Separating individuals from the roles they hold is an important, but also difficult, and at times delicate challenge.
Unfortunately, I have experienced that leaders – as most of us – routinely mix up the two, something which can have negative consequences for the organization as well as for employees.
We won’t be able to separate people and structure completely. New organizational models will sometimes be introduced simply because they suit the people currently in the organization. Or alternatively, proposals for introducing a more optimal structure may be rejected because they are viewed as controversial in terms of the individuals involved – even if the proposals make strategic sense for the company.
But by being more conscious of the issue, we may at least avoid the trap where we confuse individuals and roles unnecessarily.
Let me use a simplified example to illustrate this point.
Consider a manufacturing company consisting of two main business units (see drawing below). The largest one is Business Unit A, led by a fellow we’ll call Jim.

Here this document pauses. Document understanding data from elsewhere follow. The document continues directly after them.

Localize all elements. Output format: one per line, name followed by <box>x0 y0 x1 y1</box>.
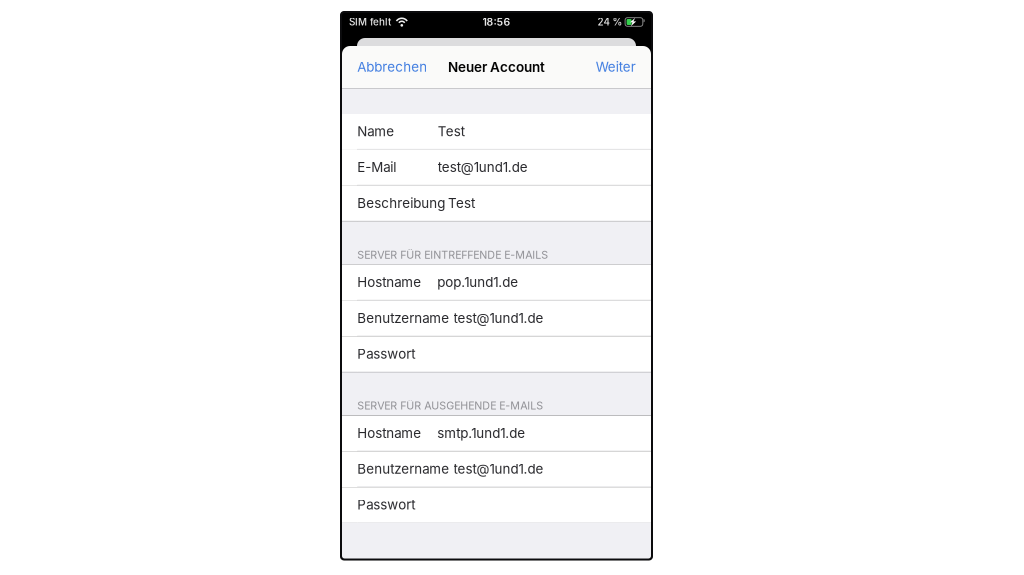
staticText: smtp.1und1.de <box>437 425 525 441</box>
button[interactable]: Hostname <box>342 265 651 301</box>
staticText: Benutzername <box>357 310 449 326</box>
staticText: Weiter <box>596 59 636 75</box>
button[interactable]: E-Mail <box>342 150 651 186</box>
staticText: Name <box>357 123 394 140</box>
button[interactable]: Abbrechen <box>342 46 437 88</box>
button[interactable]: Weiter <box>586 46 651 88</box>
staticText: SERVER FÜR EINTREFFENDE E-MAILS <box>357 248 548 261</box>
button[interactable]: Name <box>342 114 651 150</box>
staticText: Beschreibung <box>357 195 445 211</box>
staticText: 24 % <box>598 16 623 28</box>
staticText: test@1und1.de <box>454 310 544 326</box>
staticText: 18:56 <box>482 16 510 28</box>
staticText: SIM fehlt <box>349 16 391 28</box>
button[interactable]: Benutzername <box>342 301 651 336</box>
staticText: Passwort <box>357 497 415 513</box>
staticText: test@1und1.de <box>454 461 544 477</box>
staticText: Abbrechen <box>357 59 427 75</box>
staticText: Passwort <box>357 346 415 362</box>
staticText: test@1und1.de <box>438 159 528 175</box>
staticText: Hostname <box>357 425 421 441</box>
staticText: Test <box>448 195 475 211</box>
button[interactable]: Beschreibung <box>342 186 651 221</box>
button[interactable]: Passwort <box>342 487 651 523</box>
staticText: SERVER FÜR AUSGEHENDE E-MAILS <box>357 399 543 412</box>
button[interactable]: Benutzername <box>342 451 651 487</box>
staticText: Hostname <box>357 274 421 290</box>
staticText: Test <box>438 123 465 140</box>
staticText: pop.1und1.de <box>437 274 518 290</box>
button[interactable]: Hostname <box>342 416 651 451</box>
staticText: Benutzername <box>357 461 449 477</box>
staticText: E-Mail <box>357 159 396 175</box>
staticText: Neuer Account <box>448 59 545 75</box>
button[interactable]: Passwort <box>342 336 651 372</box>
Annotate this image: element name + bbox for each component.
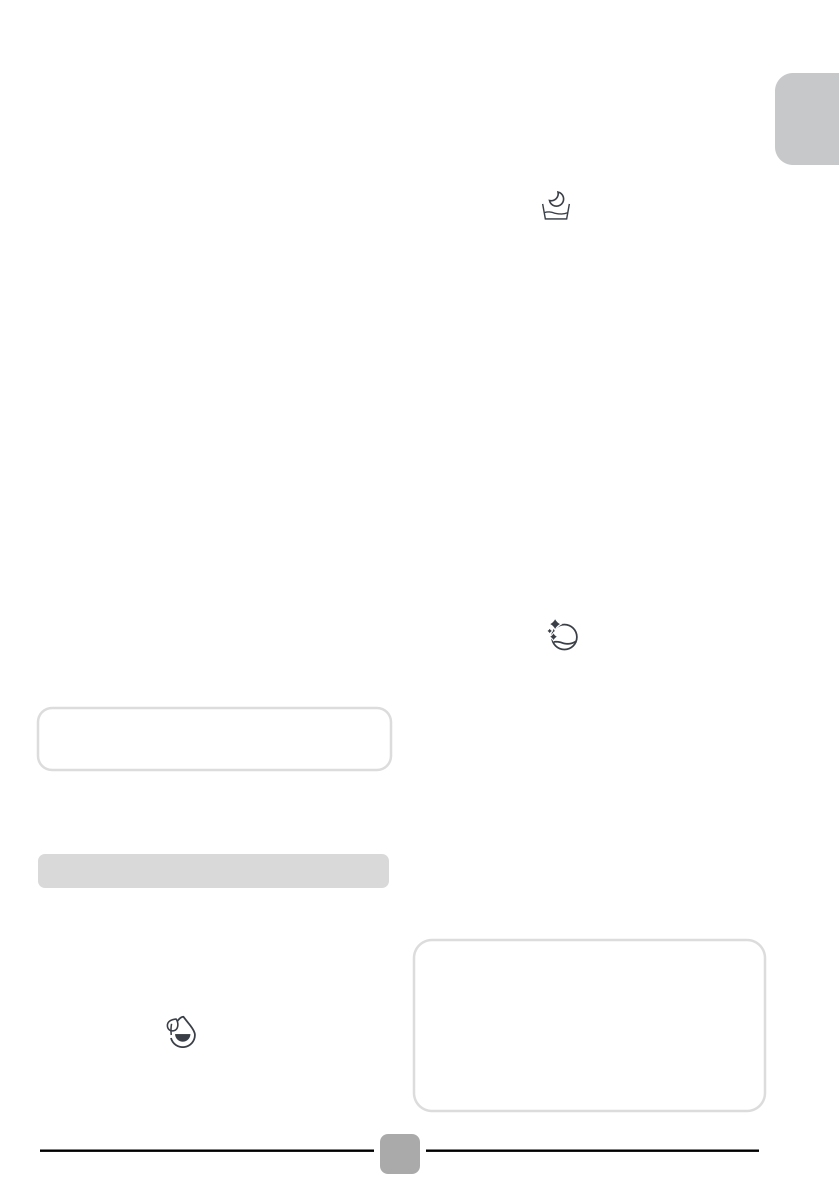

The question is how to organize Research & Development (R&D), which is currently one of several sub-units within the Support functions. The R&D unit is led by a relatively young and inexperienced manager we’ll call Tom.
Jim has argued for some time that his business unit is the main client of the R&D unit. He has also observed that the outputs that the R&D unit deliver seem more useful the more closely the R&D staff collaborate with his people. For this reason, he believes that R&D should be formally integrated with his business unit. So one option is to move the R&D unit to Business Unit A.
Tom, however, does not share this view. He points out that technology development is becoming increasingly important for the company’s success, and would like to move one step up and report directly to the CEO. So this is a second, alternative option – option B.
Which option is best – how do we resolve this?
Well, in fact, often such differences are not resolved at all. The CEO is reminded of the fact that Tom is young and inexperienced. He may thus conclude that “Tom is not ready yet” to become part of the leadership team, and that it is premature to discuss any changes in terms of the reporting relationship. So the process often stops there. Indeed, it is hard for existing managers to raise ideas about organizational changes because they are immediately interpreted as an attempt at furthering their own interests. In this case, for example, both of the options put on the table clearly have political consequences for the managers involved.
However, the downside of inaction is that the R&D unit may continue with a compromise structure that nobody is happy with. Is it possible to reframe this problem? It may be possible if we decouple the individual from the role.
One may first look at the R&D unit and where it is located in the organization. There are two questions that are relevant here.
First, to what extent is technology of strategic importance to the company? The more strategic it is, and the more complex the task of the leader of the R&D unit, the stronger the need for raising the unit’s profile and incorporating the R&D manager role in the leadership team.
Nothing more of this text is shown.